When you imagine someone giving birth, you probably assume it's happening in a hospital or another medical setting, like a birthing center. However, this is not always the case. For some pregnant people, the ideal way to have their baby is through "freebirth."
What is freebirth? Also known as unassisted birth, it means going through labor and delivery at home without the assistance of any trained medical professionals, such as obstetricians and gynecologists, or midwives. Freebirth is different from typical home birth, which is usually attended by a certified nurse midwife who supervises the birthing process to ensure it is progressing properly.
Why some parents choose freebirth
You might wonder why a pregnant woman would opt for labor and delivery without the security of a medical setting. It was an easy choice for Heather McDonald, 31, of Lebanon, New Hampshire.
"For my third child, I decided to freebirth," McDonald said. "I'd already given birth twice in a typical hospital setting and didn't like how restrictive it was. My nurses discouraged me from moving around to labor in more comfortable positions and wouldn't let me eat, even though one of my labors lasted 17 hours."
McDonald labored for 10 hours at home with only the help of her husband, who supported her labor with holistic practices, including providing counterpressure to her contractions, keeping the environment relaxing through aromatherapy, soothing music and dim lights, and making sure she had enough high-protein snacks to have sufficient energy to deliver their baby.
"It was a really great experience," McDonald said of her unassisted birth in 2021. "Having had two previous successful vaginal births, I felt I had a good grasp on what an uncomplicated birth should feel like. If at any point I thought that something was off or I wasn't progressing properly, I was prepared to go to the hospital.
'During my freebirth, I was able to labor at my own pace and it felt like I was working with my body instead of against it.'
"I'm not a martyr," she continued. "I just wanted the freedom to birth in a way that felt right to me, and for my situation, that meant a freebirth. I would recommend it to any pregnant person for whom it makes sense."

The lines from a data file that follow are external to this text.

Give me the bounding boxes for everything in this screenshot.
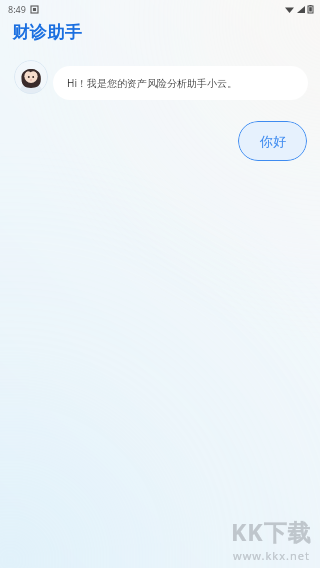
staticText: 财诊助手	[12, 22, 82, 43]
other: Assistant avatar	[14, 60, 48, 94]
button[interactable]: Hi！我是您的资产风险分析助手小云。	[53, 66, 308, 100]
staticText: 8:49	[8, 3, 26, 15]
button[interactable]: 你好	[238, 121, 307, 161]
staticText: 你好	[260, 133, 286, 149]
staticText: KK下载	[231, 516, 312, 547]
staticText: www.kkx.net	[233, 548, 310, 563]
staticText: Hi！我是您的资产风险分析助手小云。	[67, 76, 237, 90]
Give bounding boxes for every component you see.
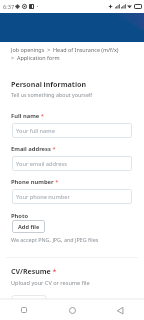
staticText: Your full name: [16, 127, 55, 135]
button[interactable]: > Application form: [11, 54, 60, 61]
button[interactable]: Recent apps: [0, 300, 48, 320]
button[interactable]: Your phone number: [12, 189, 132, 204]
staticText: > Application form: [11, 54, 60, 61]
button[interactable]: Back: [96, 300, 144, 320]
button[interactable]: Home: [48, 300, 96, 320]
staticText: Tell us something about yourself: [11, 91, 93, 98]
button[interactable]: Job openings > Head of Insurance (m/f/x): [11, 46, 119, 53]
staticText: We accept PNG, JPG, and JPEG files: [11, 236, 99, 243]
staticText: Your phone number: [16, 193, 70, 201]
staticText: Full name *: [11, 112, 44, 120]
staticText: 6:37: [3, 3, 15, 11]
staticText: Your email address: [16, 160, 67, 168]
button[interactable]: Your email address: [12, 156, 132, 171]
button[interactable]: Your full name: [12, 123, 132, 138]
button[interactable]: Add file: [12, 220, 45, 233]
staticText: Photo: [11, 212, 29, 220]
staticText: Upload your CV or resume file: [11, 279, 90, 287]
staticText: CV/Resume *: [11, 267, 57, 277]
staticText: Job openings > Head of Insurance (m/f/x): [11, 46, 119, 53]
staticText: Email address *: [11, 145, 56, 153]
staticText: Phone number *: [11, 178, 59, 186]
staticText: Personal information: [11, 79, 87, 89]
staticText: Add file: [18, 223, 40, 231]
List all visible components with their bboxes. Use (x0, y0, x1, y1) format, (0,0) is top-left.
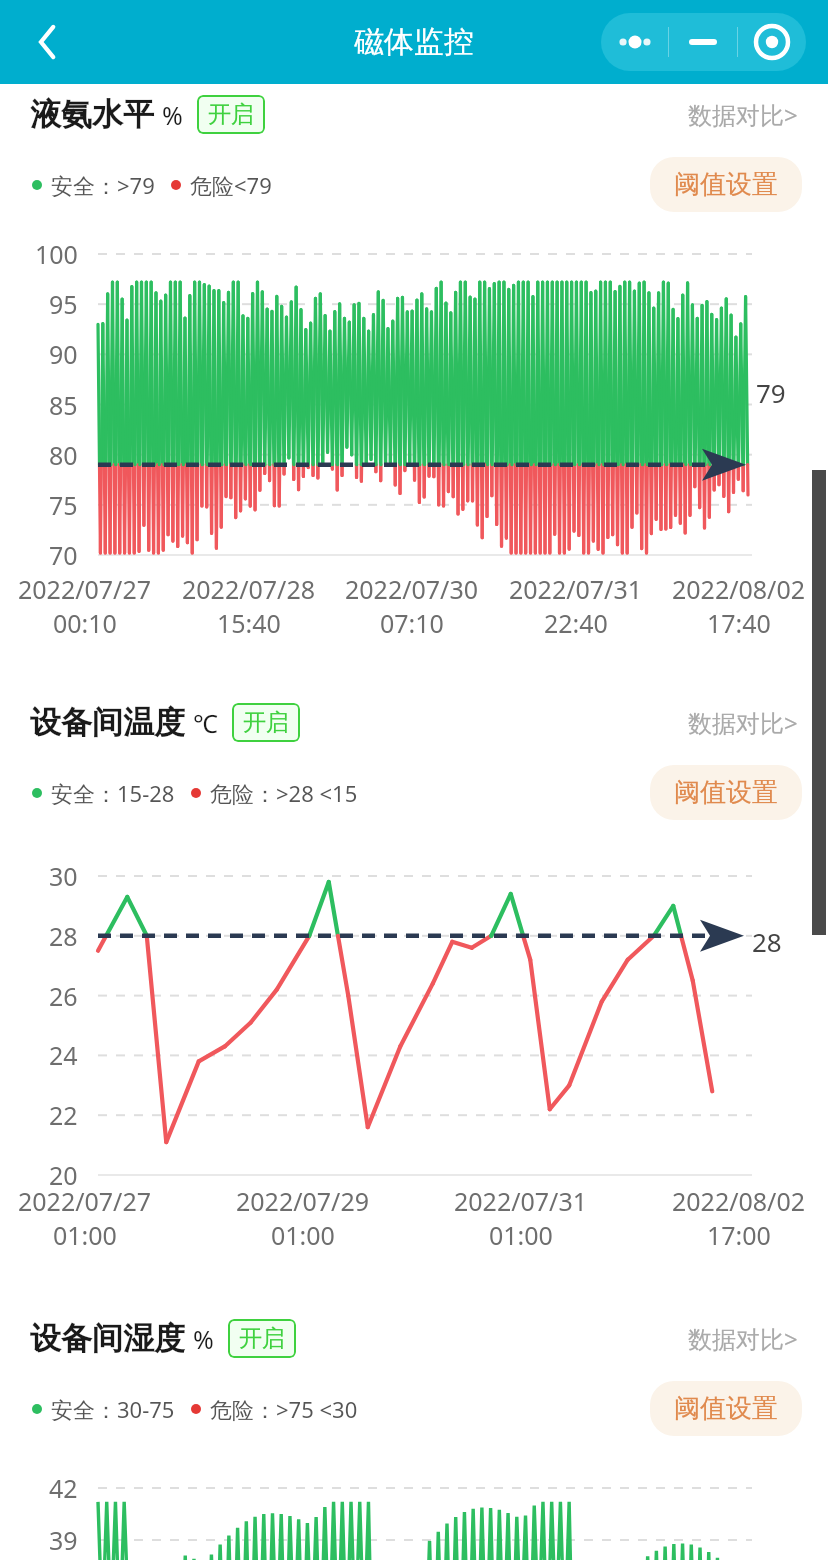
staticText: 阈值设置 (674, 168, 778, 201)
staticText: 液氨水平 (30, 95, 154, 134)
staticText: 80 (49, 438, 78, 472)
staticText: 危险：>75 <30 (210, 1394, 358, 1424)
staticText: 07:10 (380, 606, 444, 640)
staticText: 磁体监控 (354, 23, 474, 61)
staticText: 26 (49, 979, 78, 1013)
staticText: 30 (49, 859, 78, 893)
staticText: 85 (49, 388, 78, 422)
button[interactable]: Minimize (669, 13, 737, 71)
staticText: 设备间湿度 (30, 1319, 185, 1358)
staticText: 17:40 (707, 606, 771, 640)
staticText: 42 (49, 1471, 78, 1505)
button[interactable]: 数据对比> (684, 702, 802, 743)
staticText: 开启 (243, 708, 289, 737)
button[interactable]: 数据对比> (684, 94, 802, 135)
staticText: 24 (49, 1038, 78, 1072)
staticText: % (162, 98, 183, 132)
button[interactable]: 阈值设置 (650, 157, 802, 212)
staticText: 2022/07/27 (18, 1184, 152, 1218)
staticText: 2022/07/30 (345, 572, 479, 606)
staticText: 阈值设置 (674, 1392, 778, 1425)
button[interactable]: 数据对比> (684, 1318, 802, 1359)
staticText: 危险：>28 <15 (210, 778, 358, 808)
button[interactable]: 阈值设置 (650, 1381, 802, 1436)
staticText: 75 (49, 488, 78, 522)
staticText: 90 (49, 337, 78, 371)
staticText: 2022/07/28 (182, 572, 316, 606)
button[interactable]: Close (738, 13, 806, 71)
staticText: % (193, 1322, 214, 1356)
staticText: 15:40 (217, 606, 281, 640)
staticText: 20 (49, 1158, 78, 1192)
staticText: 数据对比> (688, 1322, 798, 1355)
staticText: ℃ (193, 706, 218, 740)
staticText: 设备间温度 (30, 703, 185, 742)
staticText: 2022/07/27 (18, 572, 152, 606)
staticText: 39 (49, 1523, 78, 1557)
staticText: 数据对比> (688, 98, 798, 131)
button[interactable]: Back (18, 14, 74, 70)
staticText: 95 (49, 287, 78, 321)
staticText: 01:00 (271, 1218, 335, 1252)
staticText: 100 (35, 237, 78, 271)
staticText: 数据对比> (688, 706, 798, 739)
staticText: 阈值设置 (674, 776, 778, 809)
staticText: 安全：>79 (51, 170, 155, 200)
button[interactable]: 开启 (228, 1319, 296, 1358)
staticText: 01:00 (53, 1218, 117, 1252)
button[interactable]: More options (601, 13, 668, 71)
staticText: 2022/08/02 (672, 572, 806, 606)
button[interactable]: 阈值设置 (650, 765, 802, 820)
staticText: 危险<79 (190, 170, 272, 200)
staticText: 00:10 (53, 606, 117, 640)
staticText: 01:00 (489, 1218, 553, 1252)
staticText: 2022/07/29 (236, 1184, 370, 1218)
staticText: 79 (756, 375, 786, 410)
staticText: 17:00 (707, 1218, 771, 1252)
staticText: 安全：30-75 (51, 1394, 175, 1424)
button[interactable]: 开启 (232, 703, 300, 742)
staticText: 28 (752, 924, 782, 959)
staticText: 2022/07/31 (509, 572, 643, 606)
staticText: 28 (49, 919, 78, 953)
staticText: 开启 (239, 1324, 285, 1353)
staticText: 70 (49, 538, 78, 572)
staticText: 2022/07/31 (454, 1184, 588, 1218)
staticText: 安全：15-28 (51, 778, 175, 808)
staticText: 22:40 (544, 606, 608, 640)
staticText: 开启 (208, 100, 254, 129)
button[interactable]: 开启 (197, 95, 265, 134)
staticText: 2022/08/02 (672, 1184, 806, 1218)
staticText: 22 (49, 1098, 78, 1132)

Cadi Saab, 34, of Portland, Maine, chose unassisted childbirth for a different reason.
"My first birth was in a hospital and it was a really traumatic experience. I felt so powerless over my body, and the nurses really pushed interventions on me," Saab said. "I went in with the expectation I would have an unmedicated labor and was swiftly talked into interventions like an epidural, Pitocin and my doctor breaking my water for me.
"It took me a long time to get over how out of control I felt both internally and externally in the hospital. There's so little you can control during birth," Saab said, referring to variables such as when you go into labor, how quickly labor progresses and how contractions present.
"During my freebirth, I was able to labor at my own pace and it felt like I was working with my body instead of against it. It was a really positive experience and I found it really helped me heal from my first, less-than-ideal hospital birth," Saab said.
What do medical experts say about freebirth?
While people who have had a successful unassisted birth are often loudly supportive of the practice, medical professionals are wary of the development.
Maria Culotta, M.D., an OB-GYN in Garden City, New York, warns against the risk of freebirth.
"I'm a huge proponent of birthing as an opportunity for empowerment, but freebirth is too dangerous for me to back. There are so many variables that can go wrong and result in an adverse outcome," Culotta said.
"Even if someone has a low-risk pregnancy, things can go wrong at any point in the birth for either the mother or baby," Culotta continued. "In a birth center or a hospital, we are highly trained to ensure a good outcome for both mom and baby. We understand that not everyone agrees with our protocols, but they're dictated by the most up-to-date research to guarantee the best possible outcome."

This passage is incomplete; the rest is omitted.